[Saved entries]
- Opening Delimiter -
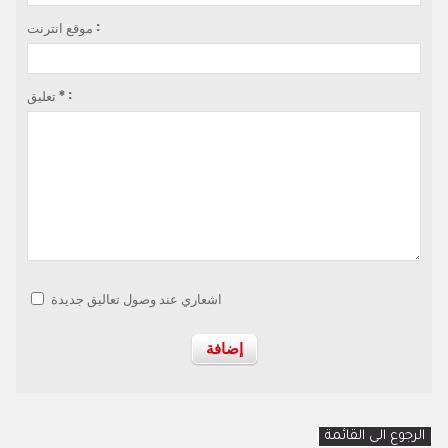
موقع انترنت :
تعليق * :
اشعاري عند وصول تعاليق جديدة
الرجوع الى القائمة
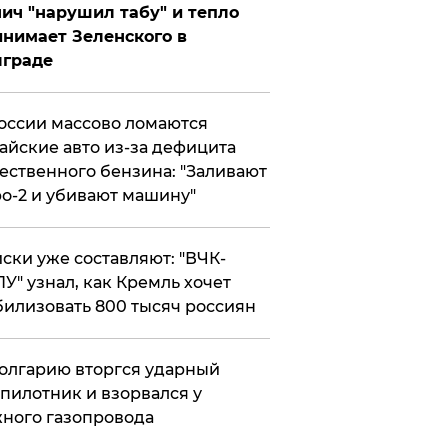
ич "нарушил табу" и тепло
нимает Зеленского в
лграде
оссии массово ломаются
айские авто из-за дефицита
ественного бензина: "Заливают
о-2 и убивают машину"
ски уже составляют: "ВЧК-
У" узнал, как Кремль хочет
илизовать 800 тысяч россиян
олгарию вторгся ударный
пилотник и взорвался у
ного газопровода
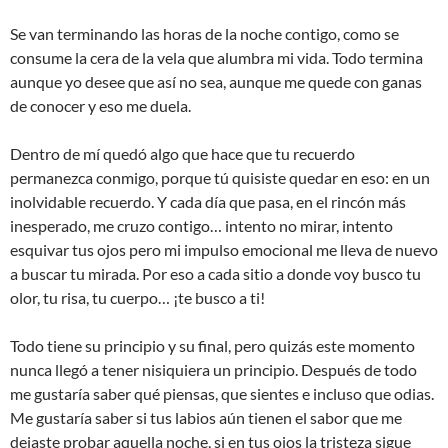
Se van terminando las horas de la noche contigo, como se
consume la cera de la vela que alumbra mi vida. Todo termina
aunque yo desee que así no sea, aunque me quede con ganas
de conocer y eso me duela.
Dentro de mí quedó algo que hace que tu recuerdo
permanezca conmigo, porque tú quisiste quedar en eso: en un
inolvidable recuerdo. Y cada día que pasa, en el rincón más
inesperado, me cruzo contigo… intento no mirar, intento
esquivar tus ojos pero mi impulso emocional me lleva de nuevo
a buscar tu mirada. Por eso a cada sitio a donde voy busco tu
olor, tu risa, tu cuerpo… ¡te busco a ti!
Todo tiene su principio y su final, pero quizás este momento
nunca llegó a tener nisiquiera un principio. Después de todo
me gustaría saber qué piensas, que sientes e incluso que odias.
Me gustaría saber si tus labios aún tienen el sabor que me
dejaste probar aquella noche, si en tus ojos la tristeza sigue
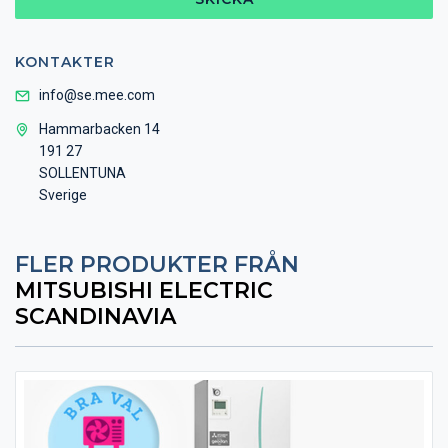
KONTAKTER
info@se.mee.com
Hammarbacken 14
191 27
SOLLENTUNA
Sverige
FLER PRODUKTER FRÅN
MITSUBISHI ELECTRIC
SCANDINAVIA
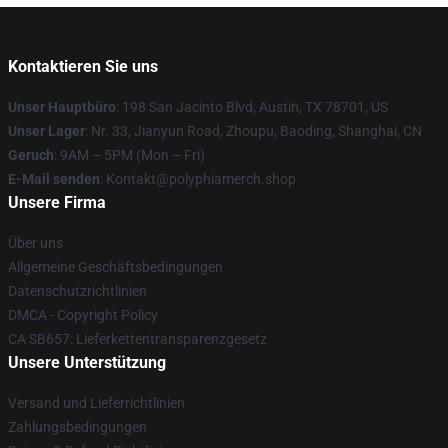
Kontaktieren Sie uns
Unser Hauptbüro
: 198 San Jacinto Blvd, Austin, TX 78701, US
Unser Lager
: Nr. 33, Jianyun Road, Zhoupu, Baoding, Shanghai, CN
Geruch
: 9AM – 5PM (Mon – Fri)
E-Mail senden
: Kontakt@polyphiamerch.shop
Unsere Firma
Über uns
Allgemeine Geschäftsbedingungen
Datenschutzrichtlinien
DMCA - Copyright Policy
CA SB657: Lieferkettentransparenzgesetz
Unsere Unterstützung
Versand und Lieferrichtlinien
Zahlungsbedingungen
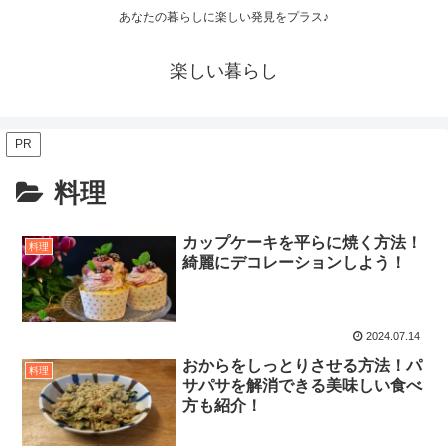
あなたの暮らしに楽しい発見をプラス♪
楽しい暮らし
PR
料理
カップケーキを平らに焼く方法！
料理
綺麗にデコレーションしよう！
2024.07.14
おからをしっとりさせる方法！パ
料理
サパサを解消できる美味しい食べ
方も紹介！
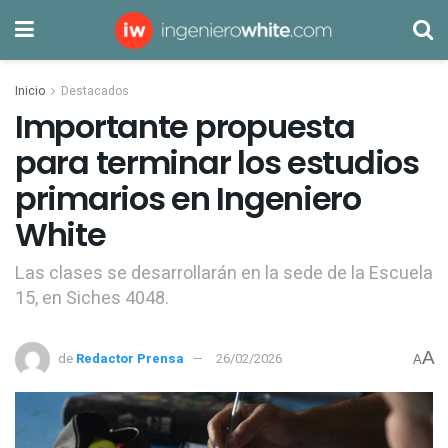
Inicio
Destacados
Importante propuesta
para terminar los estudios
primarios en Ingeniero
White
Las clases se desarrollarán en la sede de la Escuela
15, en Siches 4048.
A
de
Redactor Prensa
26/02/2026
A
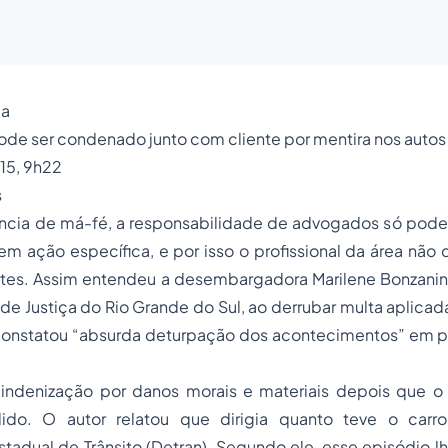
da
de ser condenado junto com cliente por mentira nos autos
015, 9h22
s
ância de má-fé, a responsabilidade de advogados só pode
 ação específica, e por isso o profissional da área não 
rtes. Assim entendeu a desembargadora Marilene Bonzanin
l de Justiça do Rio Grande do Sul, ao derrubar multa aplic
 constatou “absurda deturpação dos acontecimentos” em p
indenização por danos morais e materiais depois que o 
dido. O autor relatou que dirigia quanto teve o carro
adual de Trânsito (Detran). Segundo ele, esse episódio l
- Closing Delimiter -
§ **WORK TO COMPLETE**
The answer must consist of every line from the entries that holds the string "recuerdo".

§ **SOLUTION TO THE EXERCISE**
Dentro de mí quedó algo que hace que tu recuerdo
inolvidable recuerdo. Y cada día que pasa, en el rincón más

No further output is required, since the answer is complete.